SECURITIES AND EXCHANGE COMMISSION

Washington, D.C. 20549

 


 

FORM 8-K

 

CURRENT REPORT
Pursuant to Section 13 or 15(d) of the
Securities Exchange Act of 1934

 

Date of Report (Date of Earliest Event Reported): March 20, 2018

 

NETLIST, INC.

(Exact Name of Registrant as Specified in its Charter)

 

Delaware

 

001-33170

 

95-4812784

(State or Other Jurisdiction of
Incorporation)

 

(Commission
File Number)

 

(IRS Employer
Identification Number)

 

175 Technology, Suite 150

Irvine, California 92618

(Address of Principal Executive Offices)

 

(949) 435-0025

(Registrant’s telephone number, including area code)

 

Check the appropriate box below if the Form 8-K filing is intended to simultaneously satisfy the filing obligation of the registrant under any of the following provisions (see General Instruction A.2. below):

 

o            Written communications pursuant to Rule 425 under the Securities Act (17 CFR 230.425)

 

o            Soliciting material pursuant to Rule 14a-12 under the Exchange Act (17 CFR 240.14a-12)

 

o            Pre-commencement communications pursuant to Rule 14d-2(b) under the Exchange Act (17 CFR 240.14d-2(b))

 

o            Pre-commencement communications pursuant to Rule 13e-4(c) under the Exchange Act (17 CFR 240.13e-4(c))

 

Indicate by check mark whether the registrant is an emerging growth company as defined in Rule 405 of the Securities Act of 1933 (§230.405 of this chapter) or Rule 12b-2 of the Securities Exchange Act of 1934 (§240.12b-2 of this chapter).

 

Emerging growth company o

 

If an emerging growth company, indicate by check mark if the registrant has elected not to use the extended transition period for complying with any new or revised financial accounting standards provided pursuant to Section 13(a) of the Exchange Act. o

 

 

 



 

Item 1.01.                                        Entry into a Material Definitive Agreement.

 

On March 20, 2018, Netlist, Inc. (the “Company”) and Silicon Valley Bank (“SVB”) entered into an amendment (“SVB Amendment”) to their Loan and Security Agreement dated October 31, 2009 (as amended, the “SVB Credit Agreement”).

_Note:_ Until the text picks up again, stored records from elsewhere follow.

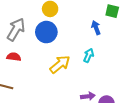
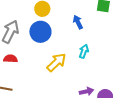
blue arrow: (96, 28) -> (78, 22), moved

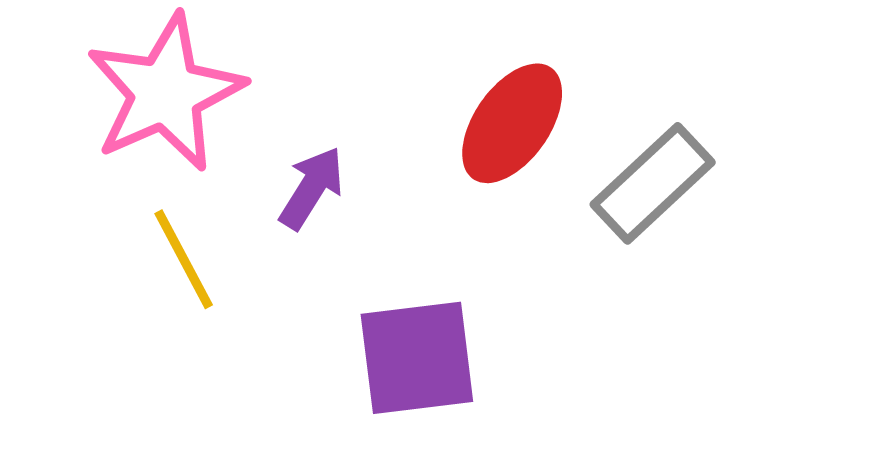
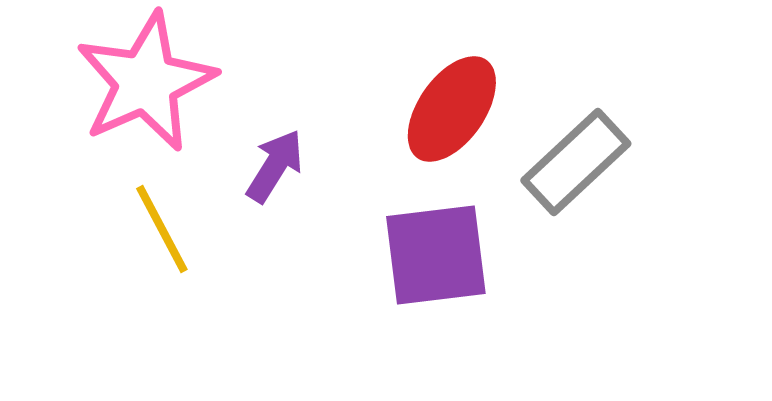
purple square: (417, 358) -> (436, 255), moved

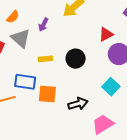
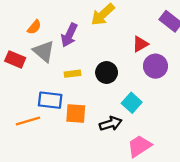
purple arrow: (43, 25) -> (69, 35), size x1.5
cyan square: (111, 87) -> (132, 103), moved

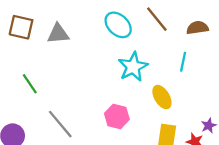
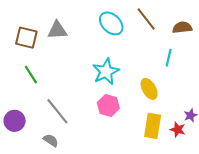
brown square: (21, 27) -> (26, 38), moved
cyan star: (133, 67) -> (106, 72), moved

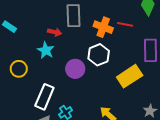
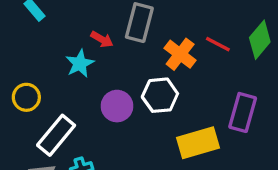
red line: (125, 24) -> (218, 44), moved
yellow circle: (19, 69) -> (26, 97), moved

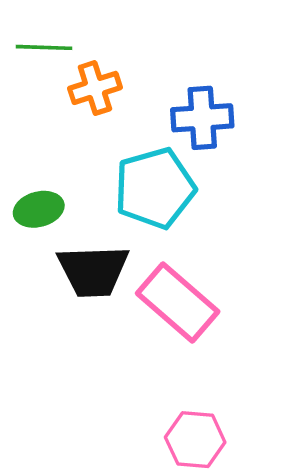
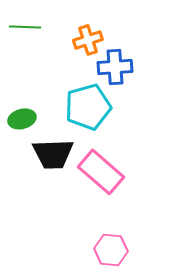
orange cross: (95, 88) -> (88, 40), moved

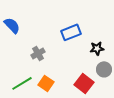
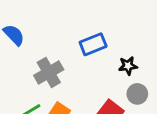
gray cross: (38, 53) -> (49, 72), size x1.5

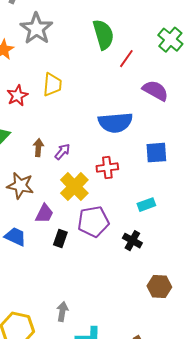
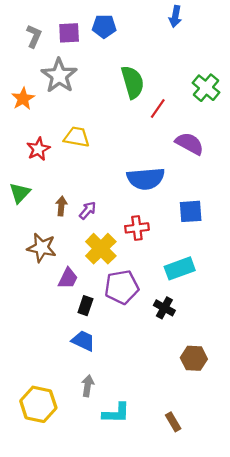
yellow trapezoid: (52, 85) -> (77, 137), turned -85
cyan rectangle: (146, 205) -> (180, 268), size x1.5
blue trapezoid: (15, 237) -> (83, 341), moved

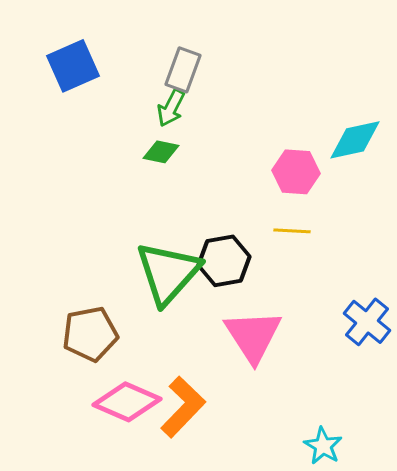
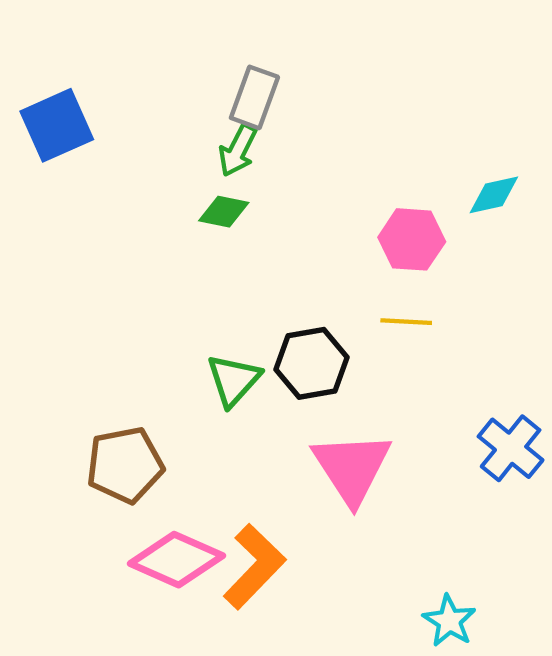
blue square: (73, 66) -> (57, 125), moved
cyan diamond: (355, 140) -> (494, 195), size x0.7
green triangle: (168, 273) -> (234, 380), size x0.6

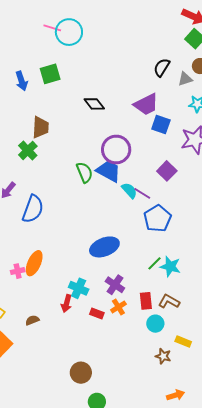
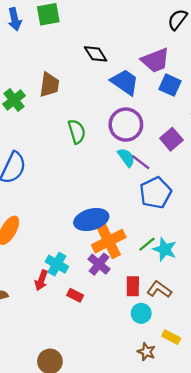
brown trapezoid: (40, 127) -> (49, 85), moved
purple circle: (116, 150) -> (126, 125), moved
blue trapezoid: (109, 171) -> (125, 82), moved
orange cross: (118, 307) -> (109, 241), moved, size x1.8

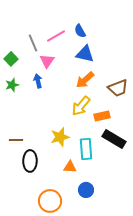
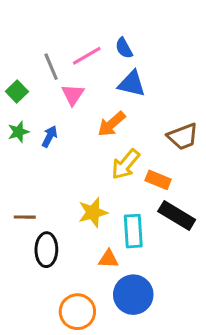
orange arrow: (85, 80) -> (112, 124), moved
blue arrow: (38, 81) -> (50, 136), moved, turned 40
orange rectangle: (102, 116) -> (158, 180), turned 35
blue circle: (86, 190) -> (133, 295), size x1.6

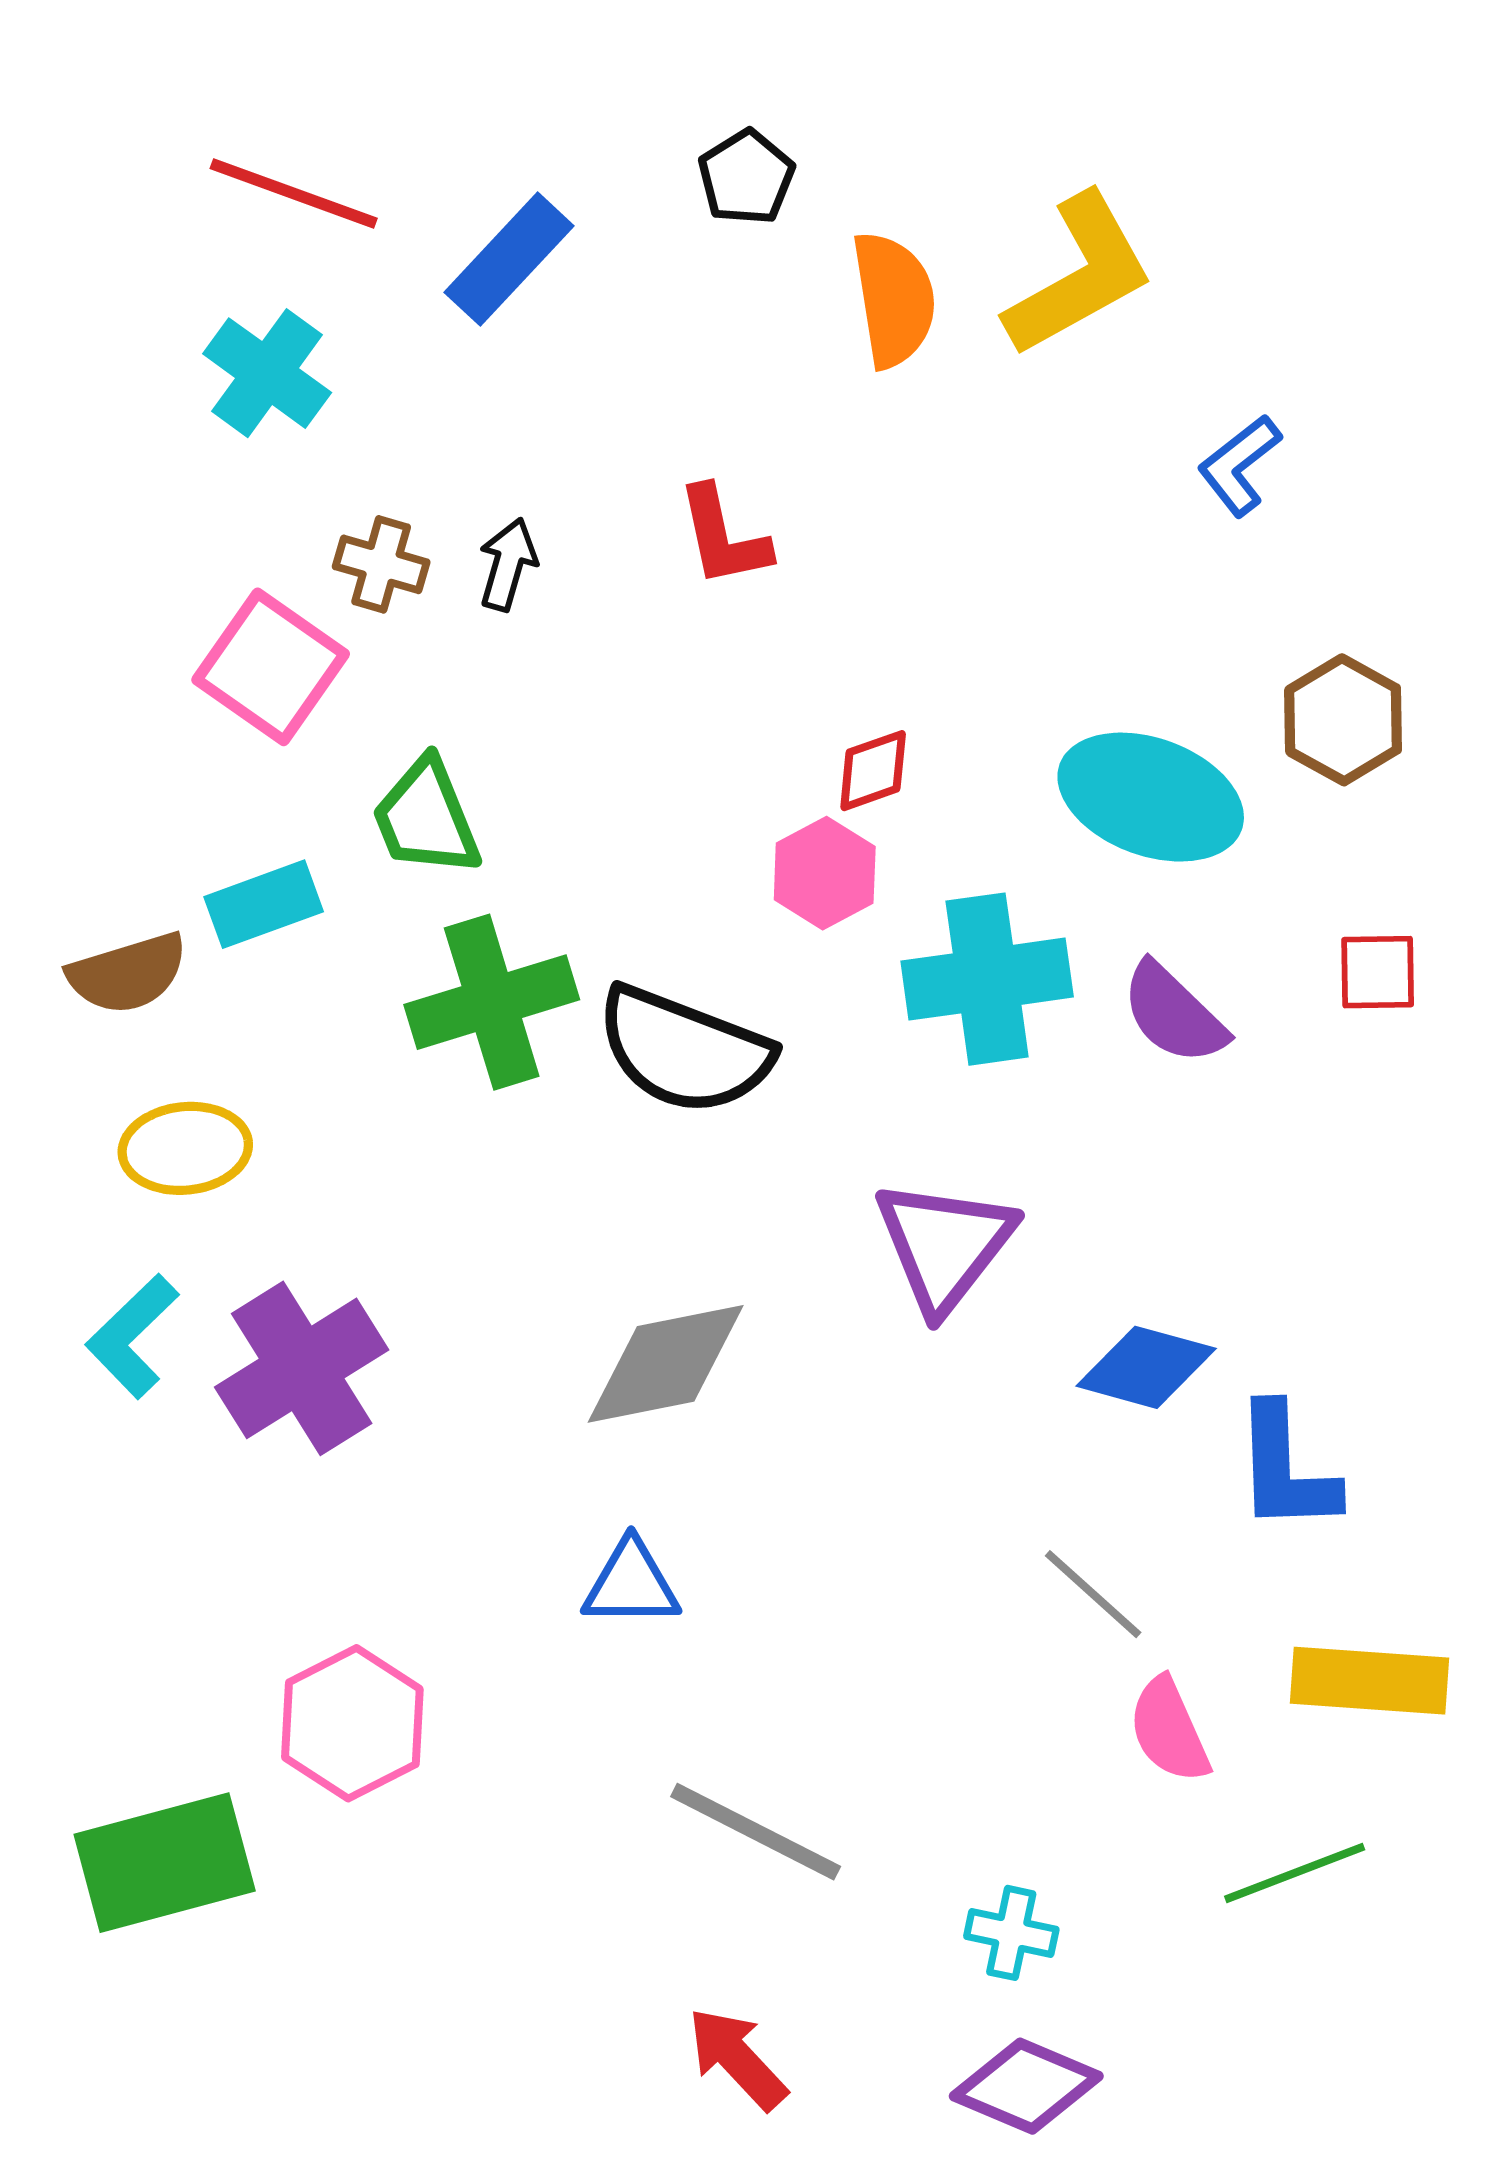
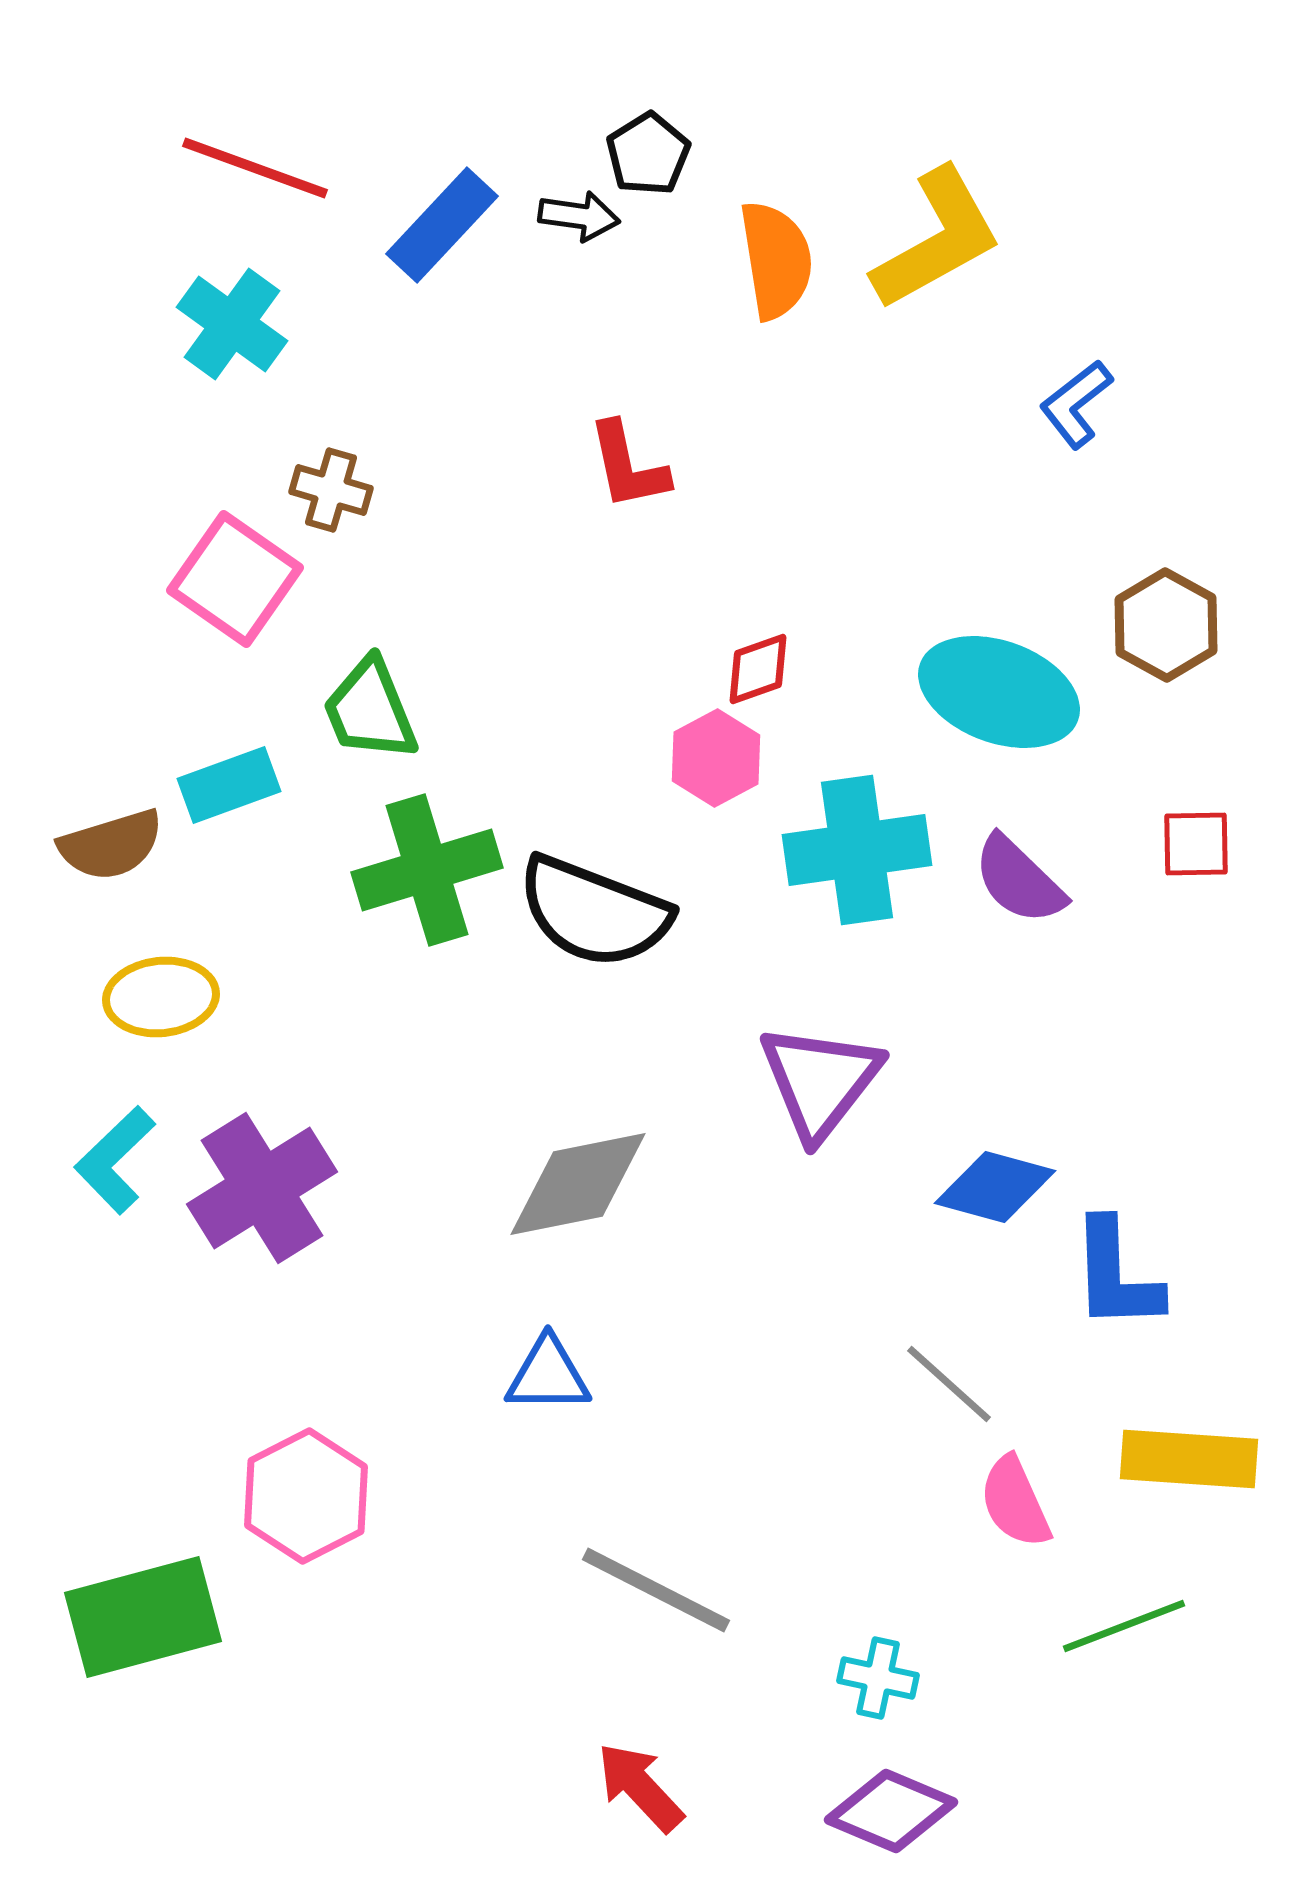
black arrow: (508, 564) -> (579, 216), moved, turned 82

Pursuant to the terms of the SVB Credit Agreement, the Company is eligible to borrow, in a revolving line of credit, up to the lesser of (i) 80% of its eligible accounts receivable, or (ii) $5.0 million, subject to certain adjustments as set forth in the SVB Credit Agreement. The SVB Amendment modifies certain terms of the SVB Credit Agreement, in order to (i) extend the maturity date of advances under the SVB Credit Agreement from April 1, 2018 to March 31, 2019 and (ii) revise certain inventory reporting requirements under the SVB Credit Agreement.

 

The foregoing is only a brief description of the SVB Credit Agreement and the SVB Amendment, does not purport to be a complete description of the rights and obligations of the parties thereunder and is qualified in its entirety by reference to the full text of the documents. The SVB Amendment is filed as Exhibit 10.1 to this Current Report on Form 8-K and is incorporated herein by reference.

 

Item 9.01.                                        Financial Statements and Exhibits.

 

(d) Exhibits

 

Exhibit

 

 

Number

 

Description

10.1

 

Amendment to Loan and Security Agreement, dated March 20, 2018, by and between Netlist, Inc. and Silicon Valley Bank.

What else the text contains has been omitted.